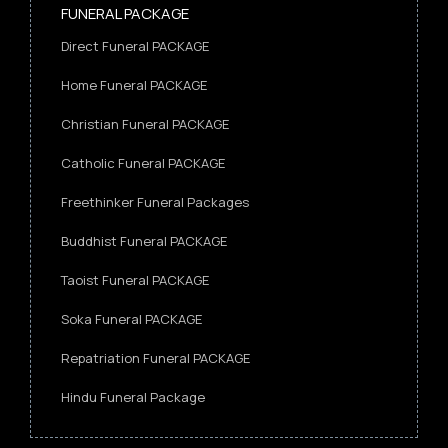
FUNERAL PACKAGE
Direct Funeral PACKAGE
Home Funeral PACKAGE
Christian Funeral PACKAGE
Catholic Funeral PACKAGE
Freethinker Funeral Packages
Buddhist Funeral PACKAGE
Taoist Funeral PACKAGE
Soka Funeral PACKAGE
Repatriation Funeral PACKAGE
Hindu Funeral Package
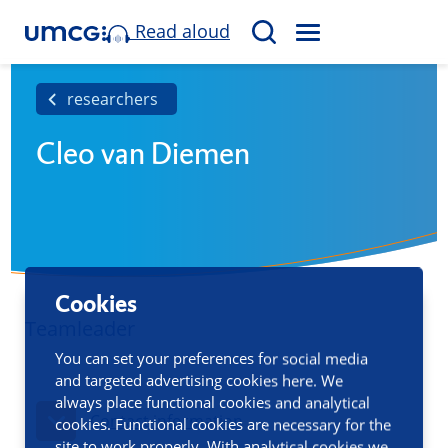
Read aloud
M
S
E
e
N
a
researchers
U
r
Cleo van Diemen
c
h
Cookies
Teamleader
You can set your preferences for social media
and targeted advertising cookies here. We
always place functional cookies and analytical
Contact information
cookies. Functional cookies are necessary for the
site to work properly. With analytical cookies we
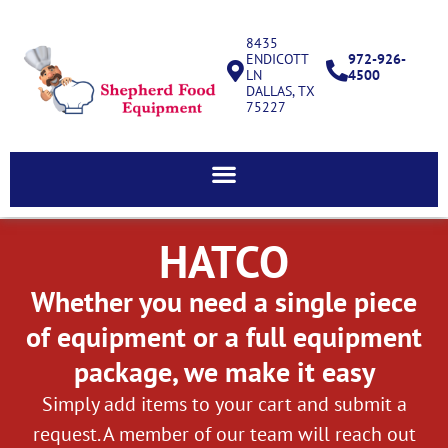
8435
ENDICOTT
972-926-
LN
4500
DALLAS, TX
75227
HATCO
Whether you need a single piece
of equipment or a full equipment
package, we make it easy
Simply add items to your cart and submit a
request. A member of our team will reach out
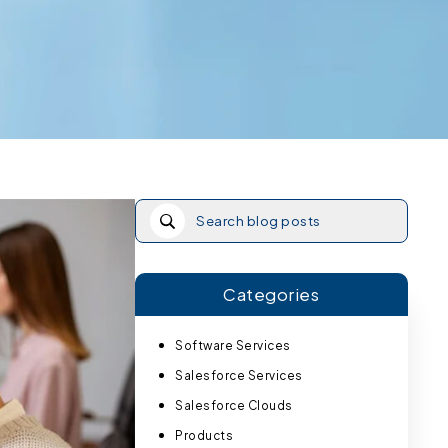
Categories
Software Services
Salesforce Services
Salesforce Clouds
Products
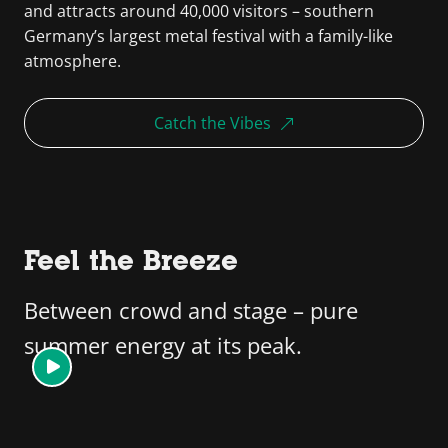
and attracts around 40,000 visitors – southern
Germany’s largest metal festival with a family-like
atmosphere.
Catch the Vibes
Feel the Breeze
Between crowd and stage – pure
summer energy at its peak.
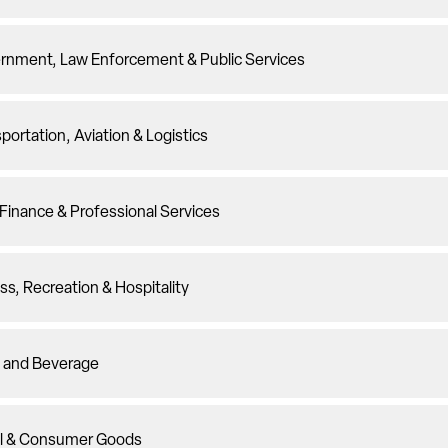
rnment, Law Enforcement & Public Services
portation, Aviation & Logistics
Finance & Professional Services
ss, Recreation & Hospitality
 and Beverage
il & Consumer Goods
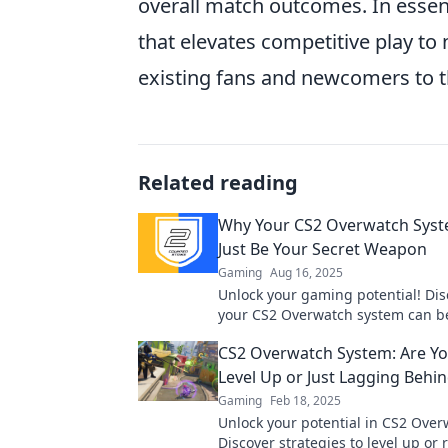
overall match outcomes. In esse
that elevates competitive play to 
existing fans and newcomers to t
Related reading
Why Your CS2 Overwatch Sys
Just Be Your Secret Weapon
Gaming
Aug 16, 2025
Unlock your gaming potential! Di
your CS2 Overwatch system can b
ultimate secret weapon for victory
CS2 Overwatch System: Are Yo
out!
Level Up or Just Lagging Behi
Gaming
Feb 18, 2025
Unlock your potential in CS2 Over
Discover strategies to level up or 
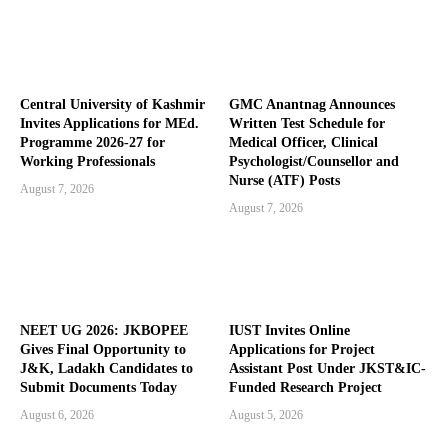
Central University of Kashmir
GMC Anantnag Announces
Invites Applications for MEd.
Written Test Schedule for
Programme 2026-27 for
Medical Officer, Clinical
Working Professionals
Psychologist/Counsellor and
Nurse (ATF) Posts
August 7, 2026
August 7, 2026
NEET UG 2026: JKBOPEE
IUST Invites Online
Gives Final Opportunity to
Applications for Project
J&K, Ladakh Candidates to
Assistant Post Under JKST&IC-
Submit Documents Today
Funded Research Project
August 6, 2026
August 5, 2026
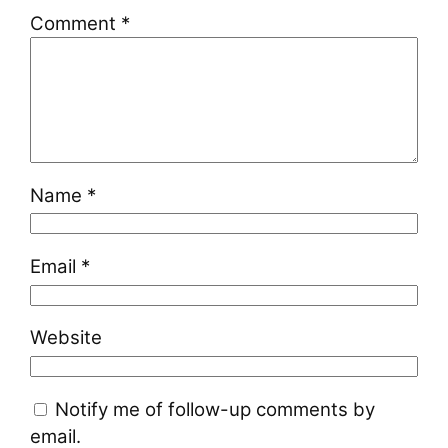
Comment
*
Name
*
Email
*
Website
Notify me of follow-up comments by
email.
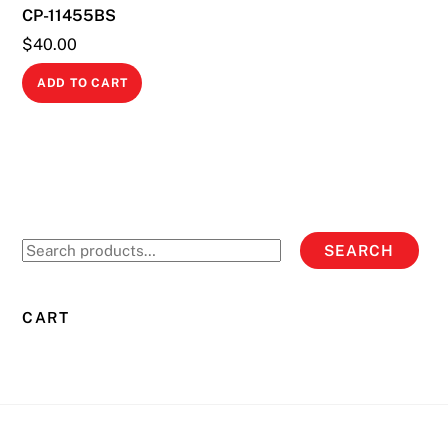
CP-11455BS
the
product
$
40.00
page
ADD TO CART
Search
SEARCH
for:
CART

--

> **Your objective**: Nothing should appear in the answer except the lines from the first line of the data through the line holding "Submit Documents Today", exactly as written, with pictures left out.

> **Problem solution**:
FUNERAL PACKAGE
Direct Funeral PACKAGE
Home Funeral PACKAGE
Christian Funeral PACKAGE
Catholic Funeral PACKAGE
Freethinker Funeral Packages
Buddhist Funeral PACKAGE
Taoist Funeral PACKAGE
Soka Funeral PACKAGE
Repatriation Funeral PACKAGE
Hindu Funeral Package
Read aloud
M
S
E
e
N
a
researchers
U
r
Cleo van Diemen
c
h
Cookies
Teamleader
You can set your preferences for social media
and targeted advertising cookies here. We
always place functional cookies and analytical
Contact information
cookies. Functional cookies are necessary for the
site to work properly. With analytical cookies we
8435
ENDICOTT
972-926-
LN
4500
DALLAS, TX
75227
HATCO
Whether you need a single piece
of equipment or a full equipment
package, we make it easy
Simply add items to your cart and submit a
request. A member of our team will reach out
Categories
Software Services
Salesforce Services
Salesforce Clouds
Products
and attracts around 40,000 visitors – southern
Germany’s largest metal festival with a family-like
atmosphere.
Catch the Vibes
Feel the Breeze
Between crowd and stage – pure
summer energy at its peak.
rnment, Law Enforcement & Public Services
portation, Aviation & Logistics
Finance & Professional Services
ss, Recreation & Hospitality
 and Beverage
il & Consumer Goods
overall match outcomes. In esse
that elevates competitive play to 
existing fans and newcomers to t
Related reading
Why Your CS2 Overwatch Sys
Just Be Your Secret Weapon
Gaming
Aug 16, 2025
Unlock your gaming potential! Di
your CS2 Overwatch system can b
ultimate secret weapon for victory
CS2 Overwatch System: Are Yo
out!
Level Up or Just Lagging Behi
Gaming
Feb 18, 2025
Unlock your potential in CS2 Over
Discover strategies to level up or 
Central University of Kashmir
GMC Anantnag Announces
Invites Applications for MEd.
Written Test Schedule for
Programme 2026-27 for
Medical Officer, Clinical
Working Professionals
Psychologist/Counsellor and
Nurse (ATF) Posts
August 7, 2026
August 7, 2026
NEET UG 2026: JKBOPEE
IUST Invites Online
Gives Final Opportunity to
Applications for Project
J&K, Ladakh Candidates to
Assistant Post Under JKST&IC-
Submit Documents Today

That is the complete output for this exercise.